Era oito de agosto de oitenta e nove quando chorei pela primeira vez. De desgosto, acho. Afinal, deve ser um baita dum choque sair do útero quentinho e escurinho da mamãe pra botar as caras num mundão que acha estranho duas mulheres se beijando na boca no horário nobre e acha normal comer o feijão embaixo do arroz. Não sei qual música era a top 1 no ranking da Billboard. Não sei qual era a capa dos jornais. Não sei qual era o alinhamento das estrelas. Só sei que, às cinco e meia da madrugada de oito de agosto de oitenta e nove, abriu-se uma torneira que ainda não foi fechada.
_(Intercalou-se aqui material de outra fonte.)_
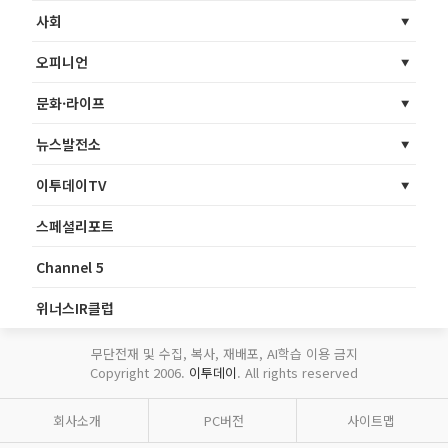
사회
오피니언
문화·라이프
뉴스발전소
이투데이TV
스페셜리포트
Channel 5
위너스IR클럽
무단전재 및 수집, 복사, 재배포, AI학습 이용 금지
Copyright 2006.
이투데이
. All rights reserved
회사소개
PC버전
사이트맵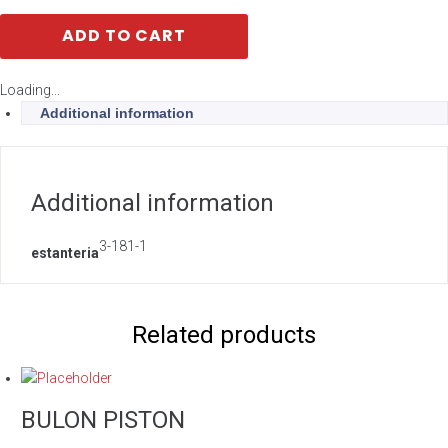
ADD TO CART
Loading...
Additional information
Additional information
3-181-1
estanteria
Related products
BULON PISTON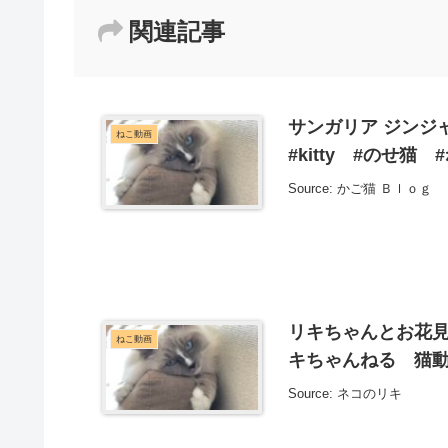
関連記事
サンガリア ジンジャー
ねこ動画
#kitty #のせ猫
Source: かご猫 Ｂｌｏｇ
リキちゃんとお花
ねこ動画
キちゃんねる 猫動
Source: ネコのリキ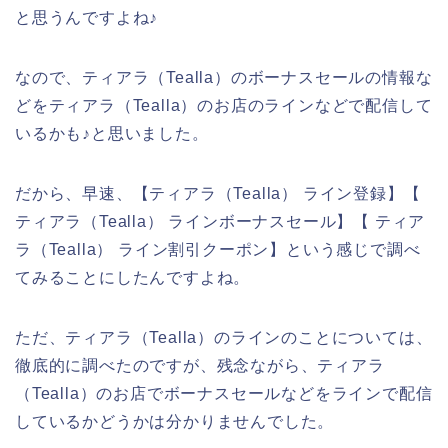
と思うんですよね♪
なので、ティアラ（Tealla）のボーナスセールの情報な
どをティアラ（Tealla）のお店のラインなどで配信して
いるかも♪と思いました。
だから、早速、【ティアラ（Tealla） ライン登録】【
ティアラ（Tealla） ラインボーナスセール】【 ティア
ラ（Tealla） ライン割引クーポン】という感じで調べ
てみることにしたんですよね。
ただ、ティアラ（Tealla）のラインのことについては、
徹底的に調べたのですが、残念ながら、ティアラ
（Tealla）のお店でボーナスセールなどをラインで配信
しているかどうかは分かりませんでした。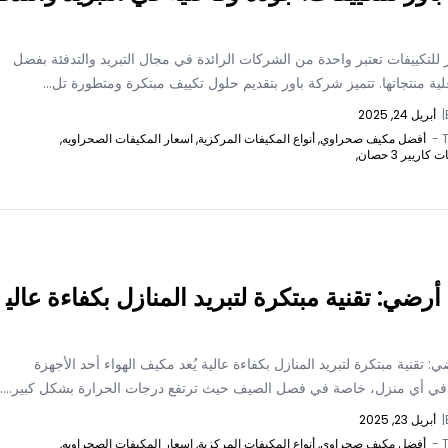
للتكييفات تعتبر واحدة من الشركات الرائدة في مجال التبريد والتدفئة بفضل
ية منتجاتها. تتميز شركة باور بتقديم حلول تكييف مبتكرة ومتطورة تل...
|
أبريل 24, 2025
T
أفضل مكيف صحراوي,
أنواع المكيفات المركزية,
اسعار المكيفات الصحراويه,
اريير 3 حصان,
رضي: تقنية مبتكرة لتبريد المنازل بكفاءة عالي
 تقنية مبتكرة لتبريد المنازل بكفاءة عالية يُعد مكيف الهواء أحد الأجهزة
في أي منزل، خاصة في فصل الصيف حيث ترتفع درجات الحرارة بشكل كبير....
|
أبريل 23, 2025
T
أفضل مكيف صحراوي,
أنواع المكيفات المركزية,
اسعار المكيفات الصحراويه,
E que talvez seja a principal responsável pela crise hídrica: os meus olhos. Que um dia a terra há de comer. Mas que, até lá, ainda jorrará litros e mais litros do bem que move homens e justifica guerras.

Eu poderia dar uma boa atriz. Daquelas que não precisam de cristal japonês pra interpretar cena de separação, de recebimento de notícia de morte ou de perda de fortuna. Glamour à parte, eu também poderia ser uma boa carpideira. Daquelas que inundam velórios sem mesmo saber cinco minutos da vida pregressa do defunto. Mas não tive visão de negócio, e hoje apenas choro no quarto. No banheiro. Na frente do espelho. No ônibus. No ponto de ônibus. Na fila do SUS. Na fila do banco. No cinema. No sinal vermelho.

A caminho de Marte, eu choro na esperança de que alguém dessalinize minhas lágrimas e as aproveite para criar um tipo de vida um pouco mais tolerante. À democracia, à diferença, à lactose. Aos emotivos incuráveis, inclusive. Do alto de sua solene ignorância, rudes racionais nos chamam de fracos, sem nunca sequer terem percebido que não há gente mais forte do que aquela que externa as próprias mágoas. E que não há coisa no mundo mais forte do que uma lágrima, que com apenas um milímetro cúbico consegue lavar uma alma toda.

Sim, senhores. Eu choro. De prazer, de agonia, de tristeza. De medo. Por antecipação. Por compaixão. Por motivos de: Radiohead, pé na bunda, Clint Eastwood e a inesquecível cena da eutanásia em Menina de Ouro, clientes insuportáveis, erro, acerto, Alice Ruiz, saudade da minha mãe, morte da Elis Regina. Por motivos de livre arbítrio. E da próxima vez que alguém impuser um “menina, engole esse choro!”, eu responderei: “o choro é meu. E é livre. Assim como eu”.